There are a million theories but it is the singularity of knowing that brings you here, to this point of everything and nothing. Is it simple circumstance that has nudged you closer to her? Has the deck been blindly cut, or is this meant to be? Don’t answer. That is not the point. Your compass is your compass. You have this ship to sail in and the ocean is certainly wide enough; so tell your story of currents and islands and once nameless stars and let the rain be rain.

Every now and then a star explodes, that is what you want to say, and she is one such sun. That fear which is trapping your breath, not quite in, not quite out, is to be expected. What is a fire that does not burn the careless hand? Tell me of a light that is not also the outline of a shadow.

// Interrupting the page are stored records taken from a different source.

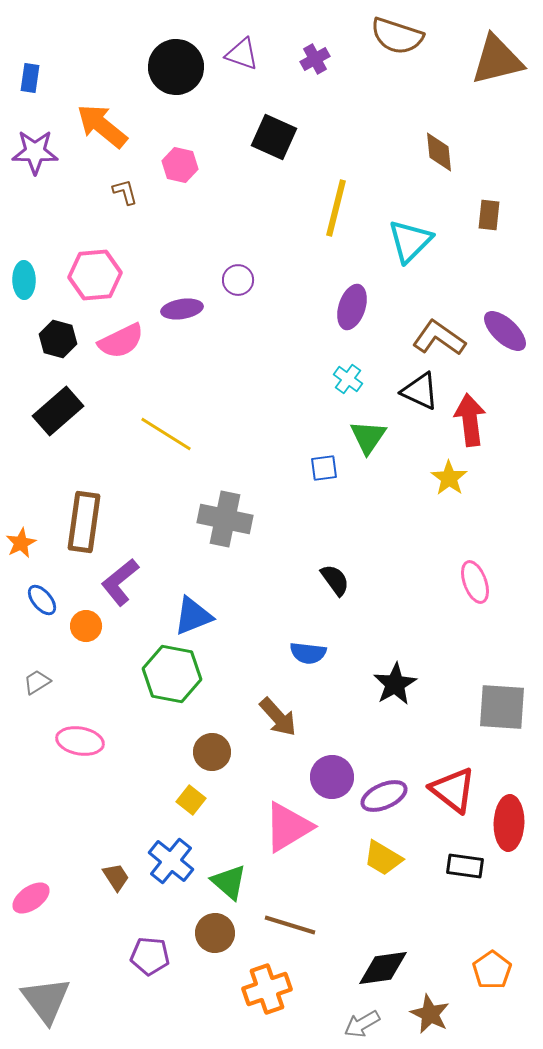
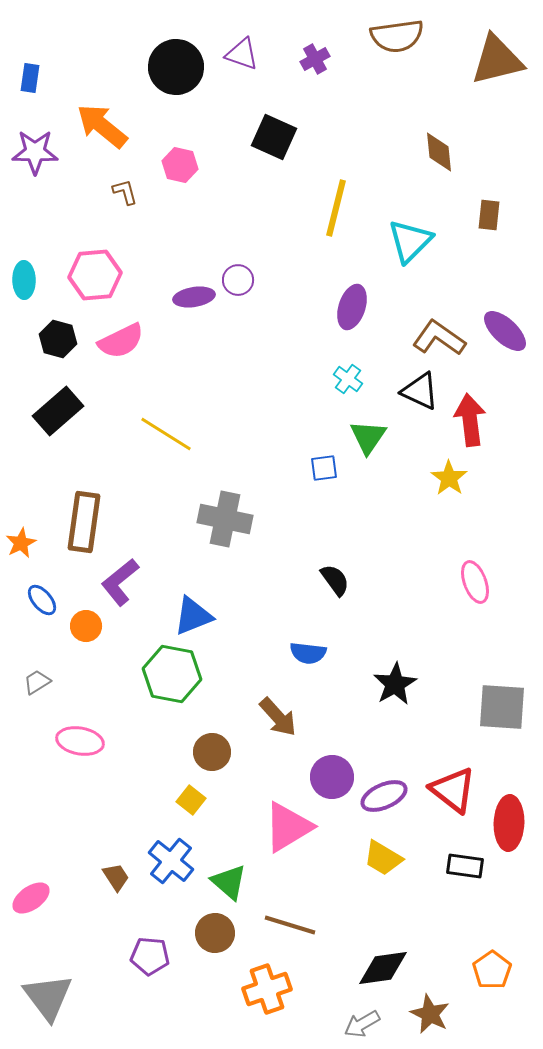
brown semicircle at (397, 36): rotated 26 degrees counterclockwise
purple ellipse at (182, 309): moved 12 px right, 12 px up
gray triangle at (46, 1000): moved 2 px right, 3 px up
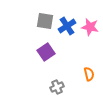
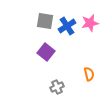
pink star: moved 4 px up; rotated 24 degrees counterclockwise
purple square: rotated 18 degrees counterclockwise
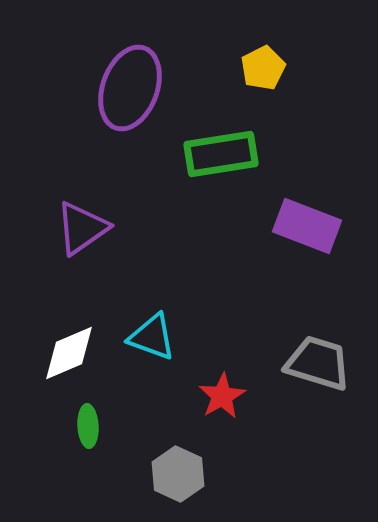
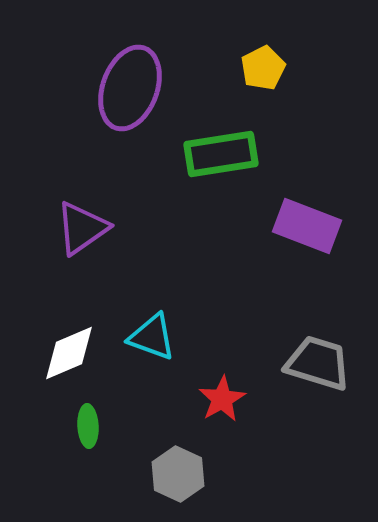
red star: moved 3 px down
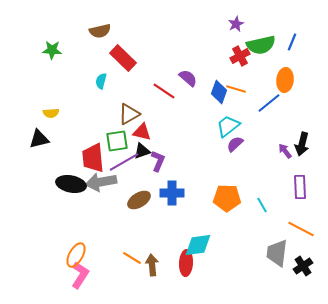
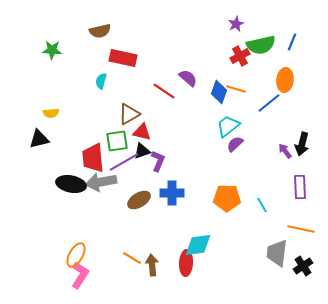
red rectangle at (123, 58): rotated 32 degrees counterclockwise
orange line at (301, 229): rotated 16 degrees counterclockwise
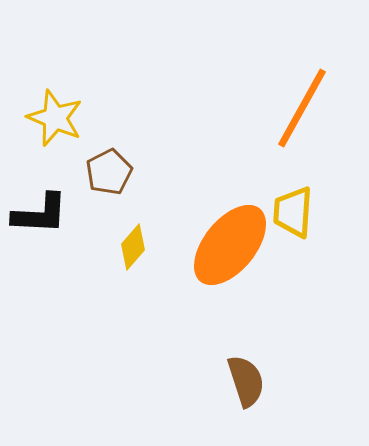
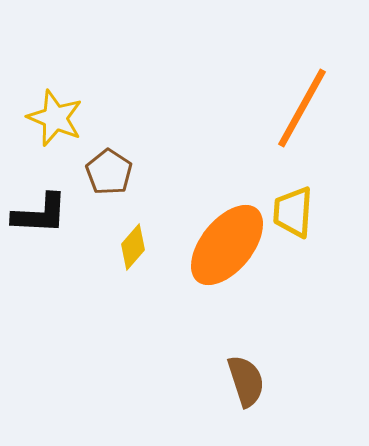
brown pentagon: rotated 12 degrees counterclockwise
orange ellipse: moved 3 px left
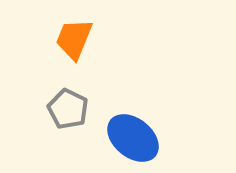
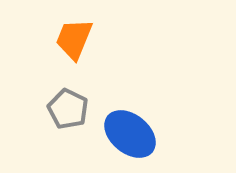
blue ellipse: moved 3 px left, 4 px up
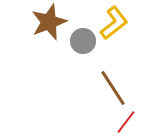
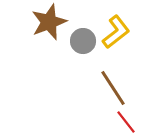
yellow L-shape: moved 2 px right, 9 px down
red line: rotated 75 degrees counterclockwise
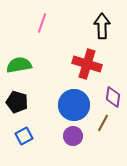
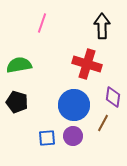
blue square: moved 23 px right, 2 px down; rotated 24 degrees clockwise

You are sifting the sand for anything that sticks, hoping there are clues in those grains. There are no answers in this sleuthing, in this trying to narrow the odds. Only more fear.

This is one of only two things we can ever truly grasp: it is the terror that comes with the prospect of loss. Everything else is a river of sand through your fingers. In time, if you are prepared to let it go, your fear too will trail away and you will find your voice.

She wants to hear you, that much is clear. She wants to know if you have the courage to feel what you feel. Do you? Is the sensation of flying too much for you? Have you room in your soul for a visitor who may choose to leave at any moment?

I know you do, your breathing has changed; so before you suffocate, before your silence and your vague approximate hinting cuts the oxygen to this miraculous flame, add the fuel. Her response is not yours to imagine, but the hymn of your love is for you alone to recite.

Say it. I have loved others before. I have loved and tried to possess and I have loved at the other extreme too, forgetting to care. The price has been paid, it was nearly too much, but now I have a lightness, an almost divine poverty, an emptiness that is full of you, my love.

You, my love. You, my love.

Can you feel it now? She may welcome you to her bed or ask you to leave and none of that matters because love is not a beggar. You are learning to love her for her and not just for you. Love burns despite.

Yet what is a fire that does not warm the soul? Flames dance the same in both light and dark, giving birth to planets and returning everything to the heart of stars. All of creation is carved in fire.

Ah, you are ready. You are walking to the foot of her stairs, little pilgrim, with your kernel of light. Shine it, boy. Let it blind you as it shows you the way.

She is waiting like a shimmer, like a petal drifting … unpossessable. Be as a river in this moment and you will come to know one of only two things we can ever truly grasp: the divine cascade of loving. In time, if you are prepared to let it flow, your hunger will also float away and you will come at last to the sea.

And that is where she too will be.

[This letter is an excerpt from a series of related short stories called Longing.]

Love letter # 231

It’s a beautiful time of year. Almost as beautiful as you.

The scent of promise, the smell of skin, the bittersweet buzz of longing – this is how I feel you in my body; alive and electric, deep and wordless.

These syllables are a proxy – nothing like the way I really feel. That I can’t describe, not even to call it a hunger.

Right now, the light is like honey and the air is like feathers. The evening is made of music and I’m already dancing. It’s almost as lovely as you.

Love letter # 212

You drove a river right through me – pierced me with a parcel of light. Breath suspended – I was quiet inside – like the still of a beautiful evening. And when I inhaled – you flowed – and I was made of you – and you were made of me – and we became we.